* TASK: In the data below, how many lines contain the word "мощности"? Answer with the number alone.
--- THE INPUT Enclosed Below ---
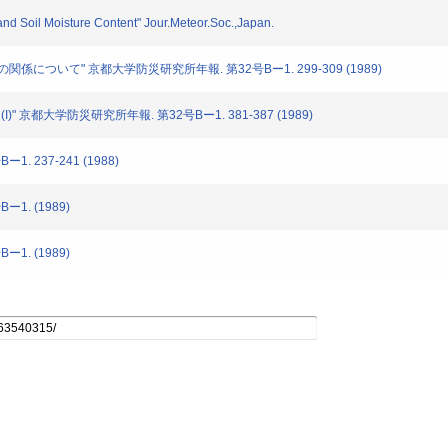
d Soil Moisture Content" Jour.Meteor.Soc.,Japan.
について" 京都大学防災研究所年報. 第32号Bー1. 299-309 (1989)
 京都大学防災研究所年報. 第32号Bー1. 381-387 (1989)
 237-241 (1988)
1. (1989)
1. (1989)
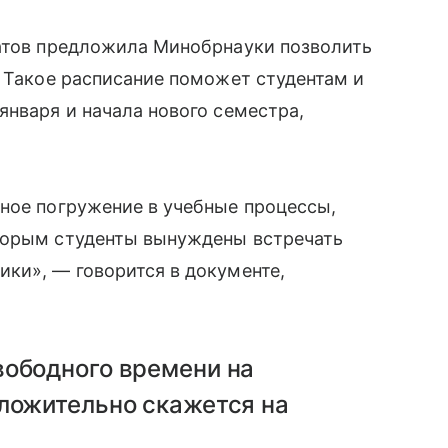
татов предложила Минобрнауки позволить
. Такое расписание поможет студентам и
января и начала нового семестра,
ное погружение в учебные процессы,
торым студенты вынуждены встречать
ки», — говорится в документе,
вободного времени на
оложительно скажется на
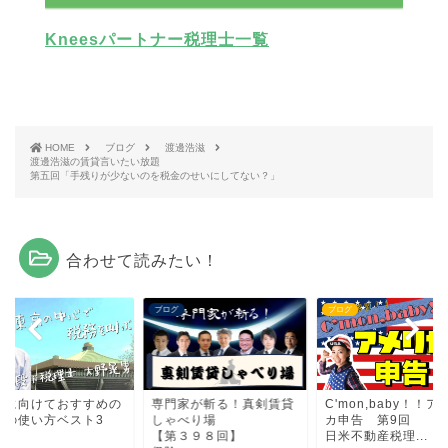
Kneesパートナー税理士一覧
HOME
ブログ
渡邊浩滋
渡邊浩滋の賃貸言いたい放題
第五回「手残りが少ないのを税金のせいにしてない？」
合わせて読みたい！
グ
ブログ
ブログ
末に向けておすすめの
専門家が斬る！真剣賃貸
C'mon,baby！！ア
費の使い方ベスト3
しゃべり場
カ申告 第9回
【第３９８回】
日米不動産税理...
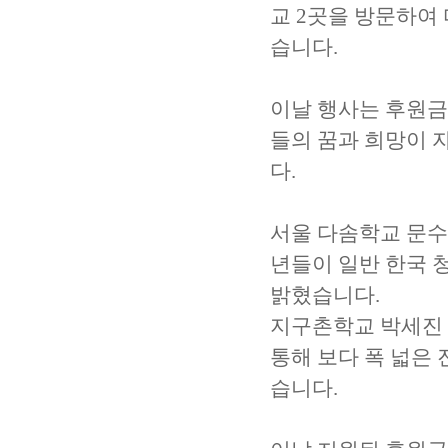
교 2곳을 방문하여
습니다.
이날 행사는 후원금
들의 꿈과 희망이 
다.
서울 다솜학교 문수
년들이 일반 한국 
밝혔습니다.
지구촌학교 박세진 
통해 보다 폭 넓은
습니다.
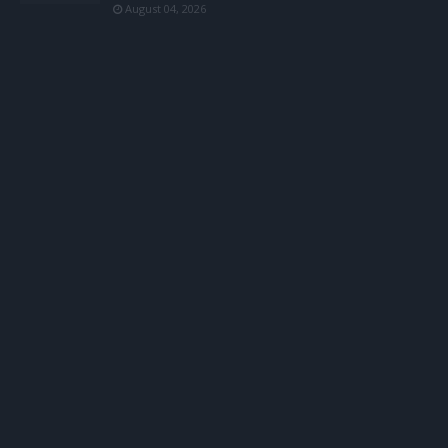
August 04, 2026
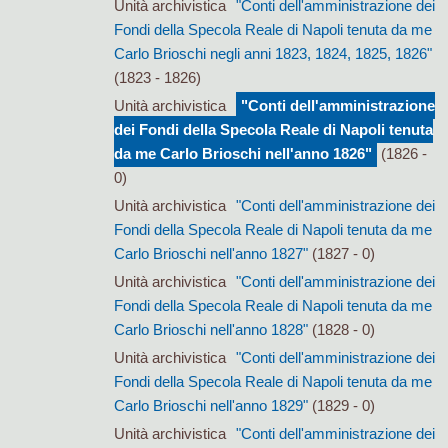
Unità archivistica
"Conti dell'amministrazione dei
Fondi della Specola Reale di Napoli tenuta da me
Carlo Brioschi negli anni 1823, 1824, 1825, 1826"
(1823 - 1826)
Unità archivistica
"Conti dell'amministrazione
dei Fondi della Specola Reale di Napoli tenuta
da me Carlo Brioschi nell'anno 1826"
(1826 -
0)
Unità archivistica
"Conti dell'amministrazione dei
Fondi della Specola Reale di Napoli tenuta da me
Carlo Brioschi nell'anno 1827"
(1827 - 0)
Unità archivistica
"Conti dell'amministrazione dei
Fondi della Specola Reale di Napoli tenuta da me
Carlo Brioschi nell'anno 1828"
(1828 - 0)
Unità archivistica
"Conti dell'amministrazione dei
Fondi della Specola Reale di Napoli tenuta da me
Carlo Brioschi nell'anno 1829"
(1829 - 0)
Unità archivistica
"Conti dell'amministrazione dei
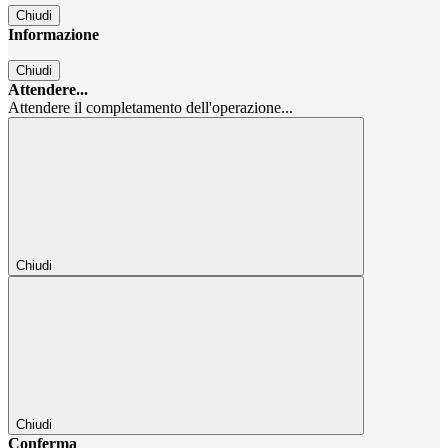
Chiudi
Informazione
Chiudi
Attendere...
Attendere il completamento dell'operazione...
Chiudi
Chiudi
Conferma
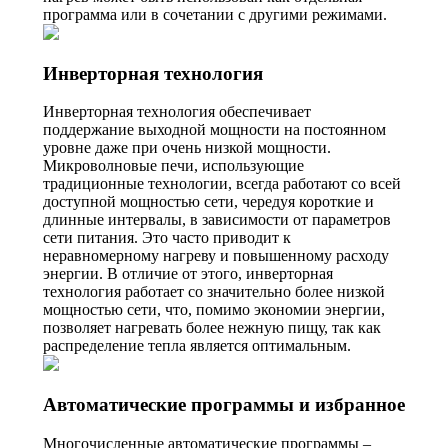
программа или в сочетании с другими режимами.
Инверторная технология
Инверторная технология обеспечивает
поддержание выходной мощности на постоянном
уровне даже при очень низкой мощности.
Микроволновые печи, использующие
традиционные технологии, всегда работают со всей
доступной мощностью сети, чередуя короткие и
длинные интервалы, в зависимости от параметров
сети питания. Это часто приводит к
неравномерному нагреву и повышенному расходу
энергии. В отличие от этого, инверторная
технология работает со значительно более низкой
мощностью сети, что, помимо экономии энергии,
позволяет нагревать более нежную пищу, так как
распределение тепла является оптимальным.
Автоматические программы и избранное
Многочисленные автоматические программы –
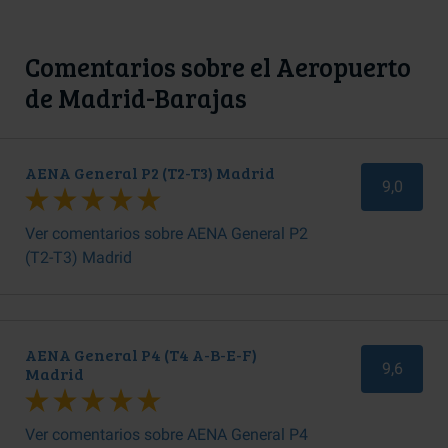
Comentarios sobre el Aeropuerto
de Madrid-Barajas
AENA General P2 (T2-T3) Madrid
9,0
Ver comentarios sobre AENA General P2
(T2-T3) Madrid
AENA General P4 (T4 A-B-E-F)
9,6
Madrid
Ver comentarios sobre AENA General P4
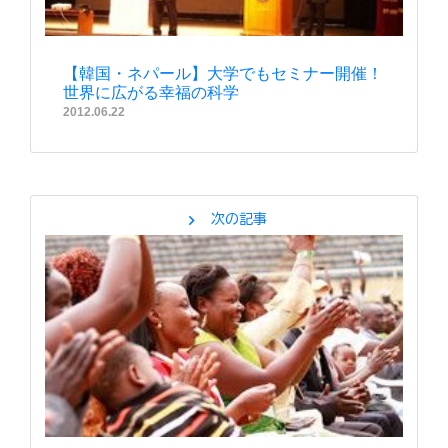
【韓国・ネパール】大学でもセミナー開催！
世界に広がる幸福の科学
2012.06.22
chevron_right
次の記事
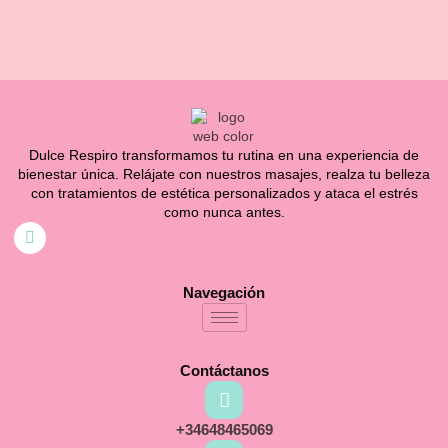
Dulce Respiro transformamos tu rutina en una experiencia de
bienestar única. Relájate con nuestros masajes, realza tu belleza
con tratamientos de estética personalizados y ataca el estrés
como nunca antes.
Navegación
Contáctanos
+34648465069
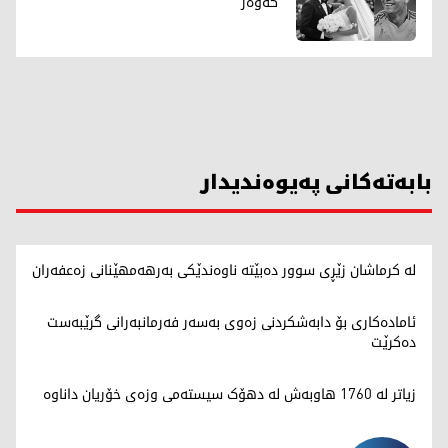
"کەوەر"
بابەتەکانی پەیوەندیدار
لە کرماشان زێڕی سوور دەبێتە ناوەندێکی بەرهەمهێنانی زەعفەران
ئامادەکاری بۆ دابەشکردنی زەوی بەسەر فەرمانبەرانی گرێبەست
دەکرێت
زیاتر لە 1760 هاوبەش لە دهۆک سیستەمی وزەی خۆریان داناوە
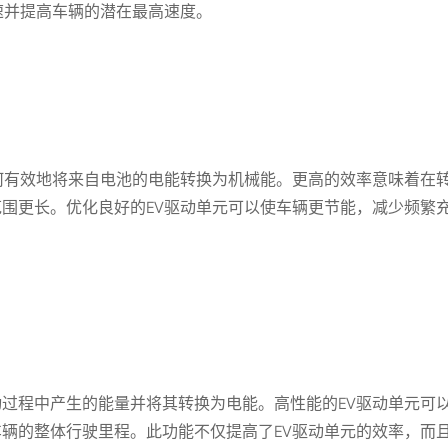
速并提高车辆的潜在最高速度。
何有效地将来自电池的电能转换为机械能。更高的效率意味着在
围更长。优化良好的EV驱动单元可以使车辆更节能，减少频繁
过程中产生的能量并将其转换为电能。高性能的EV驱动单元可
辆的整体行驶里程。此功能不仅提高了EV驱动单元的效率，而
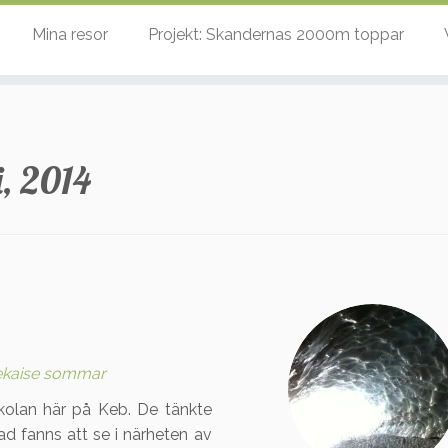
Mina resor
Projekt: Skandernas 2000m toppar
, 2014
ekaise sommar
skolan här på Keb. De tänkte
d fanns att se i närheten av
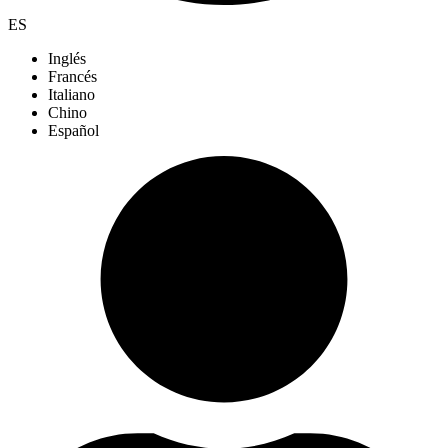
ES
Inglés
Francés
Italiano
Chino
Español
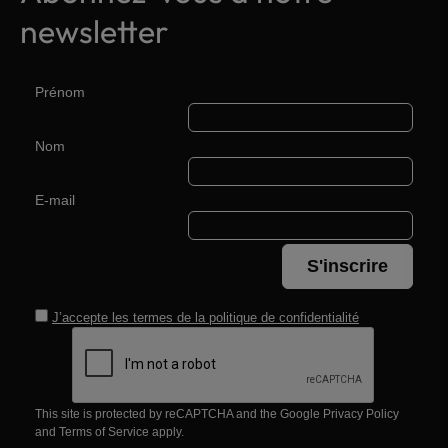
newsletter
Prénom
Nom
E-mail
S'inscrire
J’accepte les termes de la
politique de confidentialité
This site is protected by reCAPTCHA and the Google
Privacy Policy
and
Terms of Service
apply.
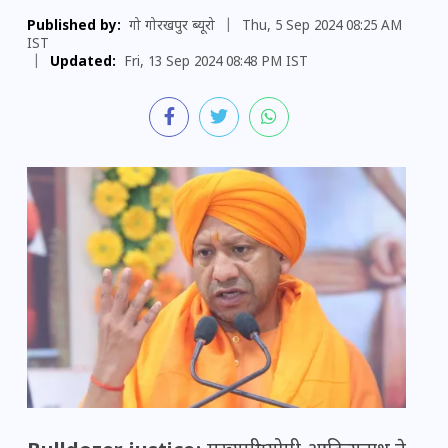
Published by:
गो गोरखपुर ब्यूरो
|
Thu, 5 Sep 2024 08:25 AM
IST
|
Updated:
Fri, 13 Sep 2024 08:48 PM IST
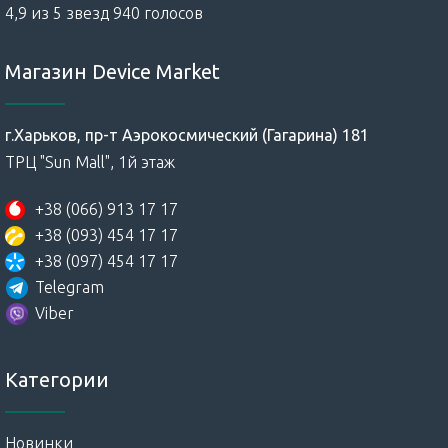
4,9 из 5 звезд 940 голосов
Магазин Device Market
г.Харьков, пр-т Аэрокосмический (Гагарина) 181
ТРЦ "Sun Mall", 1й этаж
+38 (066) 913 17 17
+38 (093) 454 17 17
+38 (097) 454 17 17
Telegram
Viber
Категории
Новинки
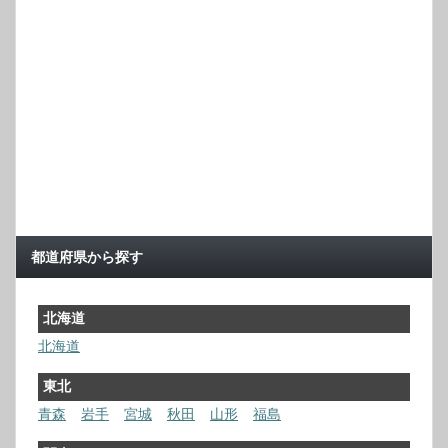
都道府県から探す
北海道
北海道
東北
青森
岩手
宮城
秋田
山形
福島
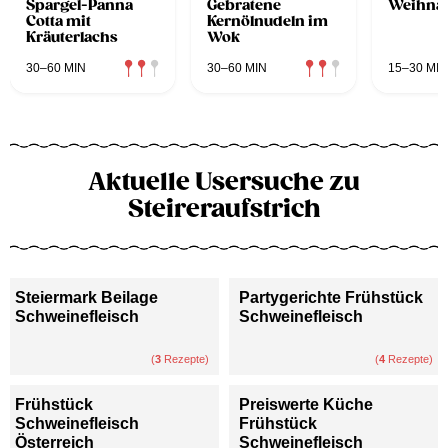
Spargel-Panna
Gebratene
Weihnac
Cotta mit
Kernölnudeln im
Kräuterlachs
Wok
30–60 MIN
30–60 MIN
15–30 MIN
Aktuelle Usersuche zu
Steireraufstrich
Steiermark Beilage
Partygerichte Frühstück
Schweinefleisch
Schweinefleisch
(
3
Rezepte)
(
4
Rezepte)
Frühstück
Preiswerte Küche
Schweinefleisch
Frühstück
Österreich
Schweinefleisch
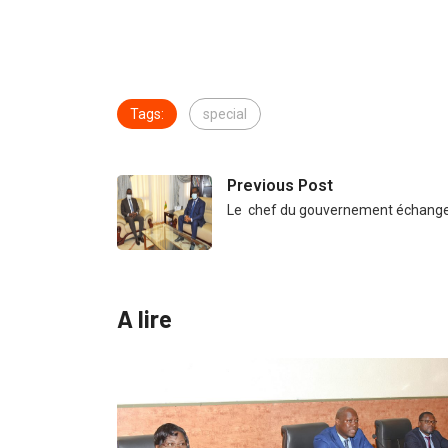
Tags:
special
Previous Post
Le chef du gouvernement échange
A lire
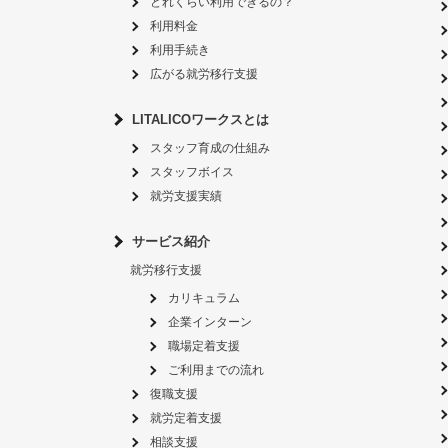
どれくらい利用できるの？
利用料金
利用手続き
広がる就労移行支援
LITALICOワークスとは
スタッフ育成の仕組み
スタッフボイス
就労支援実績
サービス紹介
就労移行支援
カリキュラム
企業インターン
職場定着支援
ご利用までの流れ
復職支援
就労定着支援
相談支援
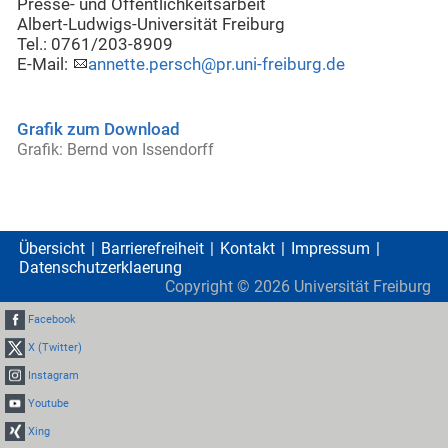
Presse- und Öffentlichkeitsarbeit
Albert-Ludwigs-Universität Freiburg
Tel.: 0761/203-8909
E-Mail:
annette.persch@pr.uni-freiburg.de
Grafik zum Download
Grafik: Bernd von Issendorff
Übersicht
Barrierefreiheit
Kontakt
Impressum
Datenschutzerklaerung
Copyright ©
2026
Universität Freiburg
Facebook
X (Twitter)
Instagram
Youtube
Xing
--- End of Enclosed THE INPUT ---
* ANSWER SECTION: 2